Hélène réfléchit un instant. Lilian pensait que Melle Téléma était un Aar ou l'un de ses descendants.

- As-tu déjà vu plus de six Vampires en même temps ? demanda Hélène.

Lilian se tourna vers elle et prit le temps d'y penser.

- Non, en effet. Tu penses vraiment qu'il n'y en a que six ?

- Pourquoi pas, fit remarquer Hélène.

- Combien en as-tu croisé ?

- J'en ai vu trois, qui m'ont parlé de deux autres Vampires. J'en ai croisé un autre ensuite et enfin Melle Téléma. Cela fait sept, je le reconnais mais on a pu me pipeauter et me faire croire qu'ils étaient nombreux pour me faire peur car en fait, je n'en ai vu que cinq.

- Cinq ? répéta Lilian. Je trouve cela énorme ! Tu as personnellement côtoyé cinq Vampires ? S'ils sont six, cela veut dire que tu les as pour ainsi dire tous rencontrés.

- Un Vampire m'a parlé de sociétés de Vampires, se rappela difficilement Hélène tant la discussion dans la voiture l'amenant à l'avion la portant au Mexique remontait. Non, je pense qu'ils sont beaucoup plus que six.

- Peu importe, balaya Lilian d'un revers de la main. Ce sont des connards de traîtres et des menteurs.

- Ça n'explique pas pourquoi ta mère a quitté ton père, fit remarquer Hélène.

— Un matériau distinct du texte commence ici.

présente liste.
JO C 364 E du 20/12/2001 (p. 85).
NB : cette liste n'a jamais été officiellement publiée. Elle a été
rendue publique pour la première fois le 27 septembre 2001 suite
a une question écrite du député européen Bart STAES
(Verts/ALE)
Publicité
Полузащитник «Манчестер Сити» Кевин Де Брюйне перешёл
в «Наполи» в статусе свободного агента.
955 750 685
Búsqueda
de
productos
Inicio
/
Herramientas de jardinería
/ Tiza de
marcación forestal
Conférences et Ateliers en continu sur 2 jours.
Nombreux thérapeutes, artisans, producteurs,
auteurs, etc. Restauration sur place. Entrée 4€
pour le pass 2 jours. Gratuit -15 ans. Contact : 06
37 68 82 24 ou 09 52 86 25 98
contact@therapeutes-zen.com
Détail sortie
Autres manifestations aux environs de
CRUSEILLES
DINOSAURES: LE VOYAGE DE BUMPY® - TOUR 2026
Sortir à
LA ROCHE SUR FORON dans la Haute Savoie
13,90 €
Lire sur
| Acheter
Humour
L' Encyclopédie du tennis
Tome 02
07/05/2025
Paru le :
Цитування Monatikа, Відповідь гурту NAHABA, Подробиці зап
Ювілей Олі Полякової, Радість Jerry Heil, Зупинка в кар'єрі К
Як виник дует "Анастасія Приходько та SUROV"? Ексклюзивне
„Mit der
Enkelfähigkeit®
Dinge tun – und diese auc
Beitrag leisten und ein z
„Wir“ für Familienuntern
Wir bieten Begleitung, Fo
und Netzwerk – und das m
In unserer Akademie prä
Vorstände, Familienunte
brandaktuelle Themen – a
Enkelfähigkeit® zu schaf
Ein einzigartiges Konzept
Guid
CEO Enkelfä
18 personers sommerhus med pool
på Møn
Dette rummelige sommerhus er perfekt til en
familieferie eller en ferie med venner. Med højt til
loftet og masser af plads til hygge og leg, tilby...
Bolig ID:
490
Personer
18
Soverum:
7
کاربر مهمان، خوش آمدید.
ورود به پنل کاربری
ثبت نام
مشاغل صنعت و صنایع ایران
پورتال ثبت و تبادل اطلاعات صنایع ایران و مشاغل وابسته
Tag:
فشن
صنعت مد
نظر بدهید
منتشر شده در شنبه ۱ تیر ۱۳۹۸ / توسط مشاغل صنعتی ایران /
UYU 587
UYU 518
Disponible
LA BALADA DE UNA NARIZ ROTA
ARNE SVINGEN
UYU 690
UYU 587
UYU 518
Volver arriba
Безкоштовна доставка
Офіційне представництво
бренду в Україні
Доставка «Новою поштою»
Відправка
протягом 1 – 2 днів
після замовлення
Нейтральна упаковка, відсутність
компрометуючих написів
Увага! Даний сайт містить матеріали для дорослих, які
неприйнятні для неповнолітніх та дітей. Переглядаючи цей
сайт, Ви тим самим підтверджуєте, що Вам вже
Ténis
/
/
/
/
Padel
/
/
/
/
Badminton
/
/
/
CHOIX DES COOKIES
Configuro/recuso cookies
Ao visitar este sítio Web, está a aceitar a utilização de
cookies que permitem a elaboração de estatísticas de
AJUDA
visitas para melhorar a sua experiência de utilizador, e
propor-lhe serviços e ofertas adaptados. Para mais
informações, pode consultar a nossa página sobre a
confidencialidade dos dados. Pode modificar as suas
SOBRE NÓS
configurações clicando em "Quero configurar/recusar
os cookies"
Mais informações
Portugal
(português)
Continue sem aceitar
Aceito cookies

- Parce que mon grand père lui a tout expliqué. Ma mère a tout consigné dans son journal : comment reconnaître un Vampire, comment le tuer, comment lui échapper, comment se cacher, comment s'en prémunir, ce genre de choses. Les informations concernaient les Vampires exterminés mais également et surtout les Aars. Mon grand-père avait été en binôme avec l'un d'eux et avait donc eu tout le loisir de l'étudier. Ses connaissances en la matière étaient énormes. Il ne voulait pas voir son expérience disparaître, tomber dans l'oubli. Après tout, le mal existait toujours. L'humanité ne devait jamais cesser de lutter. Je crains que ce ne fut un vœu pieu. Moi, je pense que les humains ont oublié, se croient à l'abri et…

- Mes parents étaient des chasseurs de Vampires et ils œuvraient au sein d'un groupe plus nombreux, annonça Hélène. Rassure-toi : l'humanité continue de lutter.

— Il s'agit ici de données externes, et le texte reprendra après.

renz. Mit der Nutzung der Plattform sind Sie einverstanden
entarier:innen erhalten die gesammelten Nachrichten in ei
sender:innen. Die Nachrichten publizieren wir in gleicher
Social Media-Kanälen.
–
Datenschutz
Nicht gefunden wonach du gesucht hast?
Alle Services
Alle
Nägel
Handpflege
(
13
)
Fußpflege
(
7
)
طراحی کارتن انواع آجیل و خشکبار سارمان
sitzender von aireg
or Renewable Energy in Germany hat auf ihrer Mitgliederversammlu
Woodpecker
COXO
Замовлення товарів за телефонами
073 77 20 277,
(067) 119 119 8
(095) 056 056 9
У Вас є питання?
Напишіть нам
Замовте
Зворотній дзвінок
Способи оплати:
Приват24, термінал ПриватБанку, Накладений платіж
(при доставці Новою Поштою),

- Étaient ? répéta Lilian avec douceur, de peur de brusquer sa jeune interlocutrice.

- Les amis Vampires de mon frère Vampire les ont tués, avec leurs copains. Mais bon, leur existence prouve qu'il y en a sûrement ailleurs.

Lilian l'admit d'un hochement de tête.

- Je suis navré, pour la mort de tes parents. Cela s'est produit il y a…

- Six ans, annonça Hélène, mais pour moi, c'était hier.

- J'imagine…

Hélène ne disant rien de plus, Lilian osa :

- Ton frère Vampire vivait dans une famille de chasseurs de Vampires mais les uns et les autres ignoraient l'identité réelle de l'autre. Sais-tu comment la vérité a éclaté ?

- J'ai filmé mon frère et ses amis en train de manger vivante une femme… chacun.

- Tu… commença Lilian avant de se taire, la gorge visiblement serré.

Il déglutit difficilement avant de demander :

- Comment t'en es-tu sortie ? Mentalement, je veux dire ? Comment peux-tu être saine d'esprit ? Je veux dire… Tu avais quoi ? Dix ans ?

- Onze, le reprit Hélène en concédant volontiers que cela ne changeait rien. J'ai suivi une thérapie.

- Un psy a bien voulu écouter tes histoires de Vampires sans t'envoyer à l'asile ?

- C'est un Vampire, expliqua Hélène.

- Ton psy est…

- La classe reprend, annonça Melle Téléma en entrant dans le mess, mettant ainsi un terme à la conversation, qu'Aileen ne s'était pas privée d'écouter tout en avalant ses trois hamburgers et ses quatre cornets de frites.